ENTRIES PROVIDED:
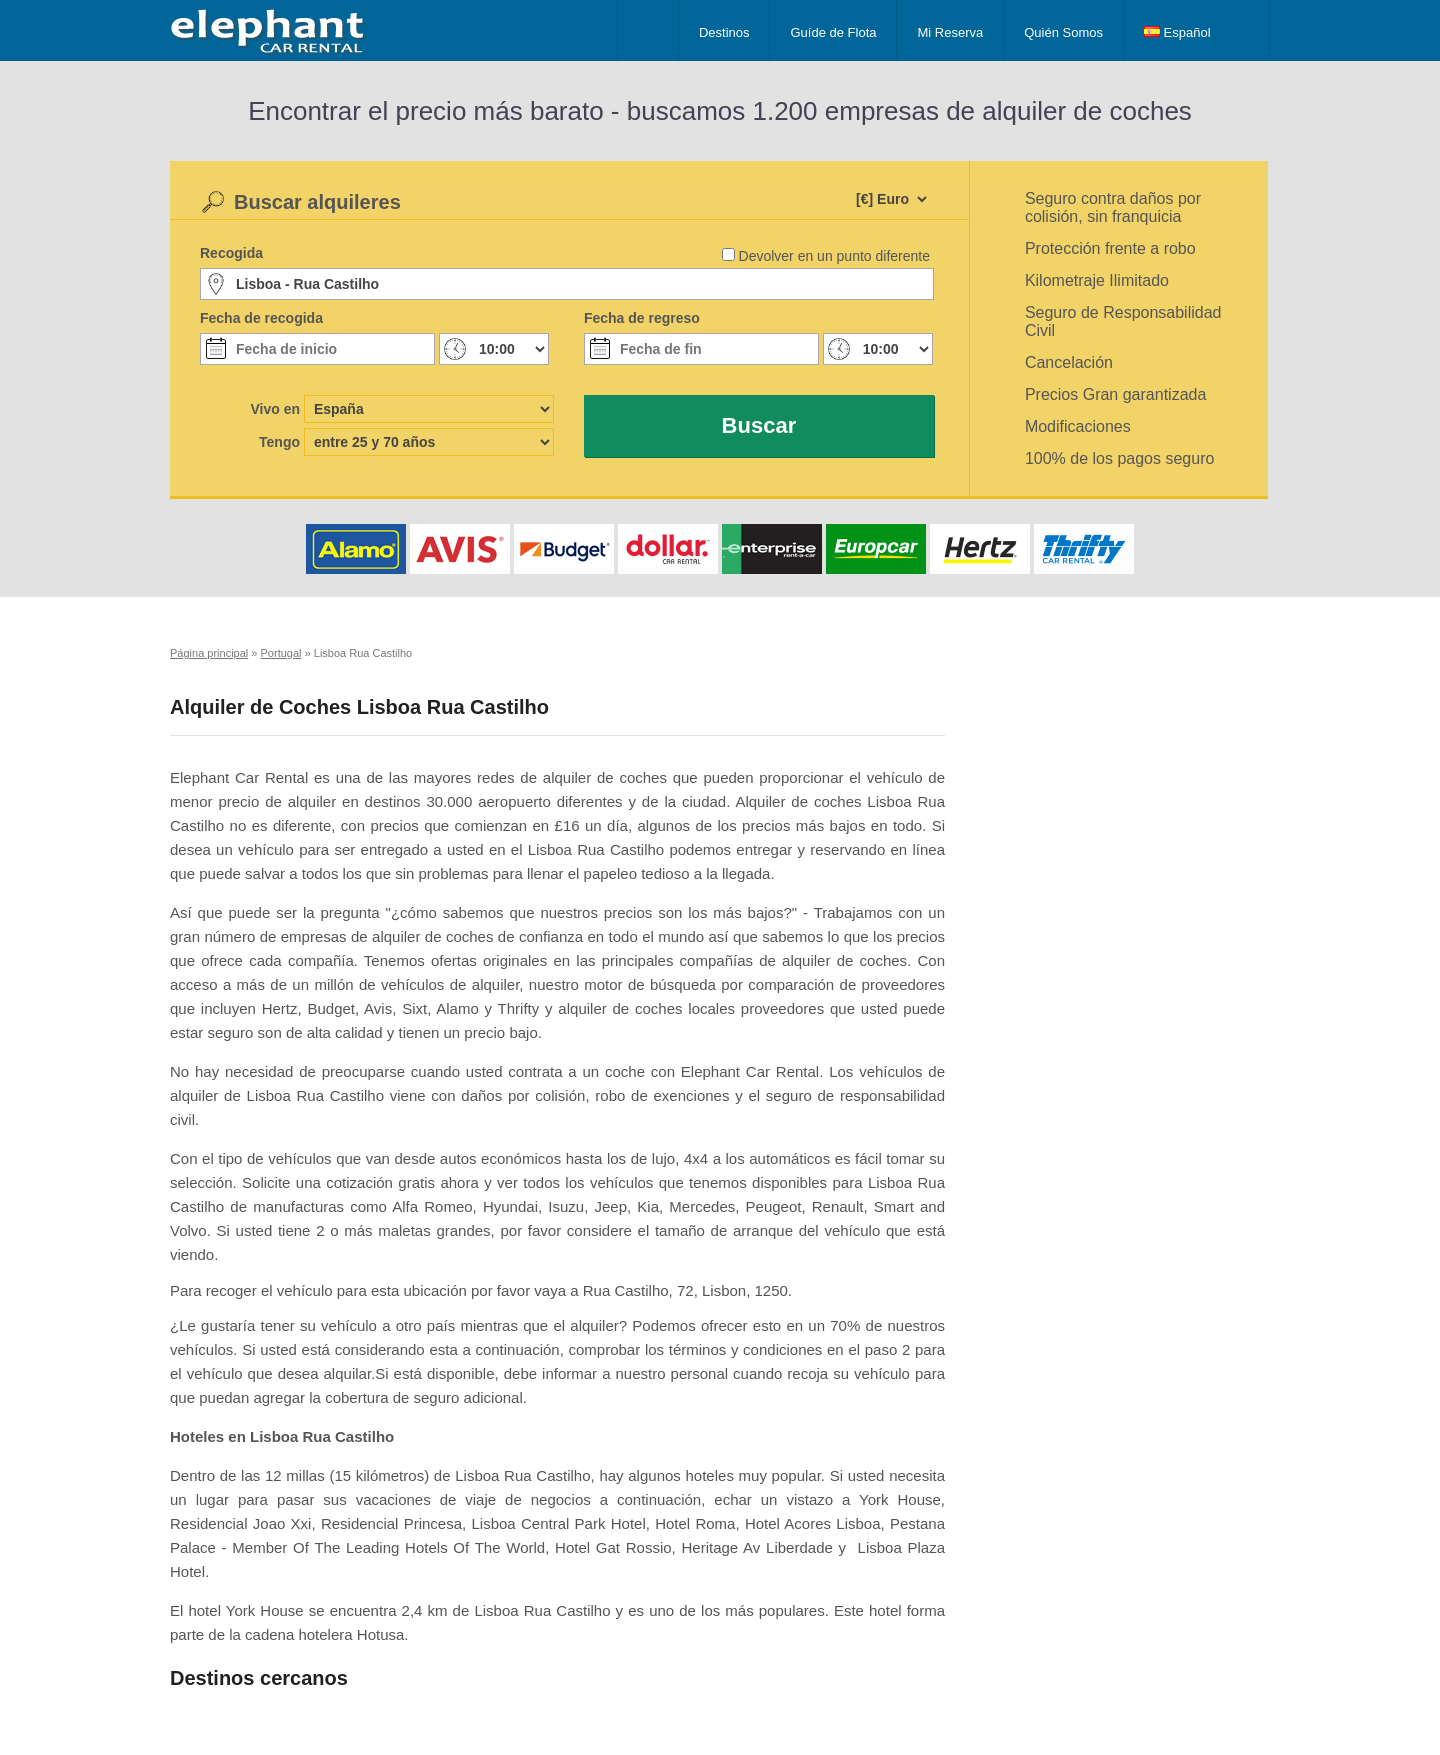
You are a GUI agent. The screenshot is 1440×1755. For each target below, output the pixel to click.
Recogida (231, 253)
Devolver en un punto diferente (834, 256)
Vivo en (275, 409)
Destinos (724, 32)
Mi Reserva (950, 32)
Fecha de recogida (261, 318)
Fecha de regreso (642, 318)
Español (1177, 32)
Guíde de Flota (833, 32)
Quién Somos (1063, 32)
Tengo (279, 442)
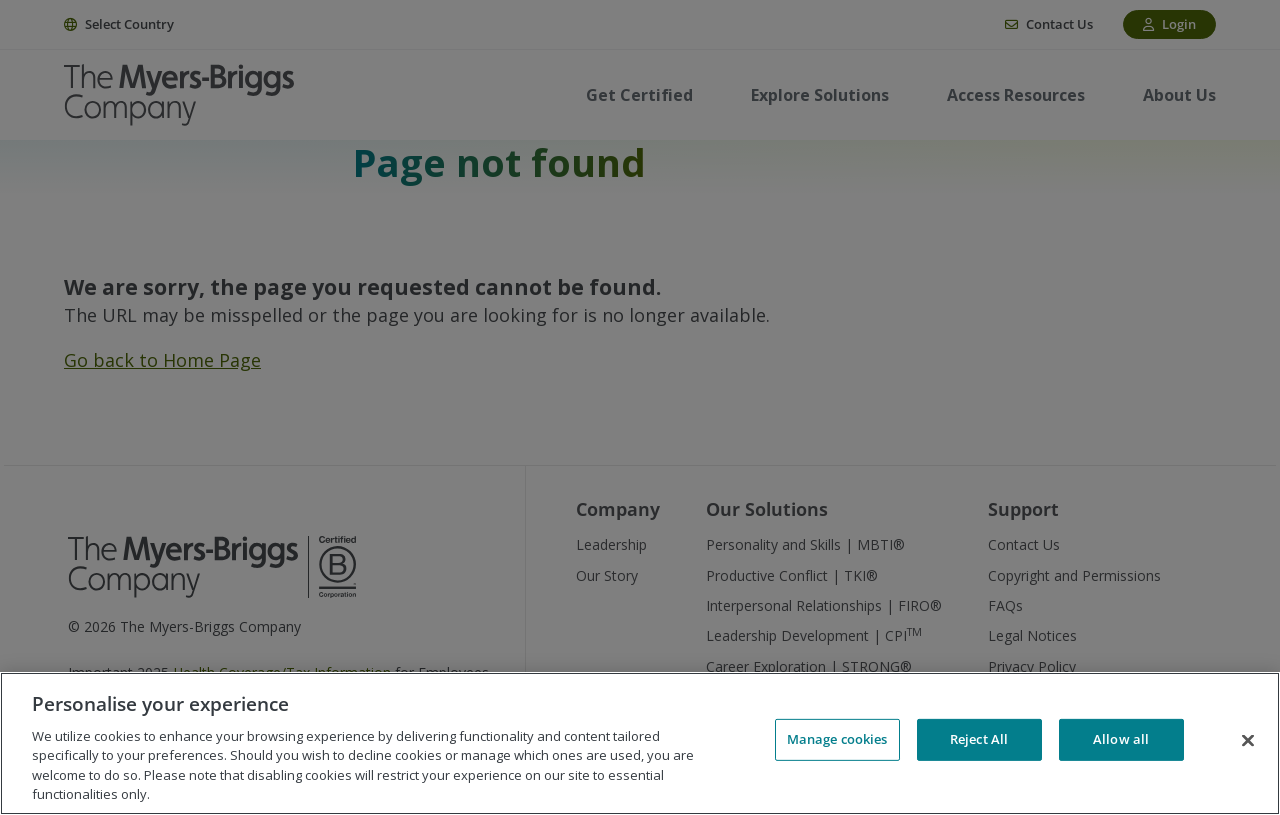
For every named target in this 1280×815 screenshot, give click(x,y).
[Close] (1248, 741)
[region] (640, 743)
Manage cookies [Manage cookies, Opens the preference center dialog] (837, 741)
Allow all (1121, 741)
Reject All (979, 741)
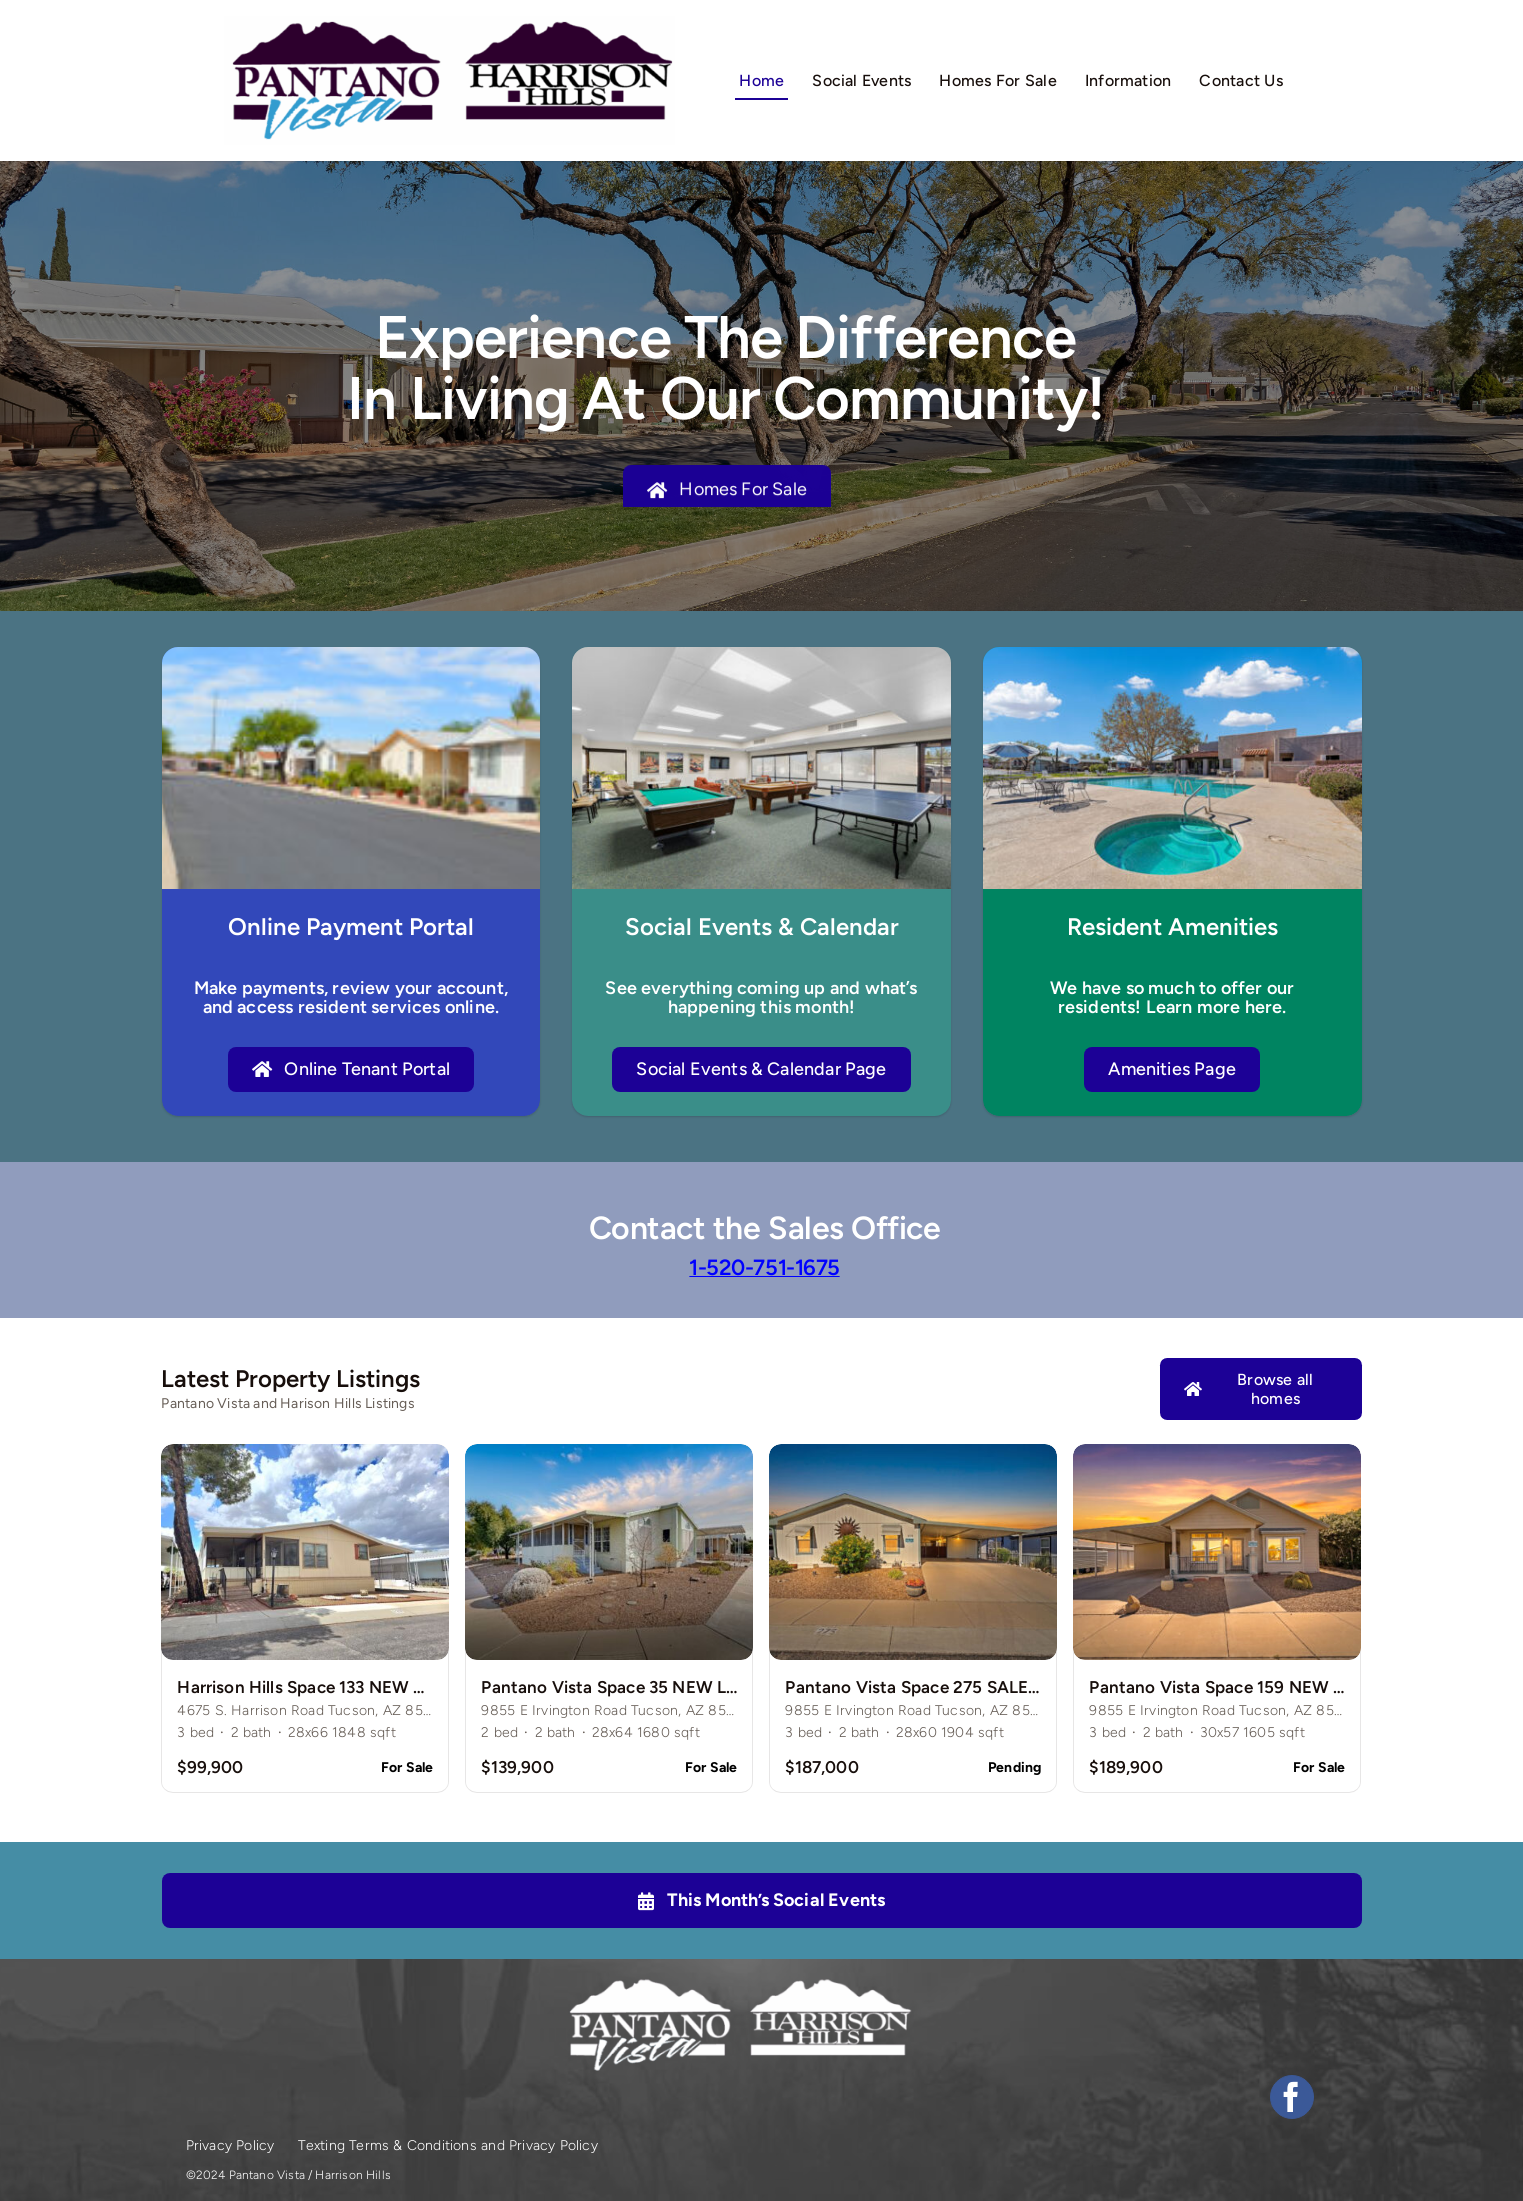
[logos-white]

WORK INSTRUCTIONS: Return the material line for line, from its beginning to the line that contains "Fecha de regreso (642, 318)", with the pictures left out.

RESPONSE TO THIS EXERCISE:
You are a GUI agent. The screenshot is 1440×1755. For each target below, output the pixel to click.
Recogida (231, 253)
Devolver en un punto diferente (834, 256)
Vivo en (275, 409)
Destinos (724, 32)
Mi Reserva (950, 32)
Fecha de recogida (261, 318)
Fecha de regreso (642, 318)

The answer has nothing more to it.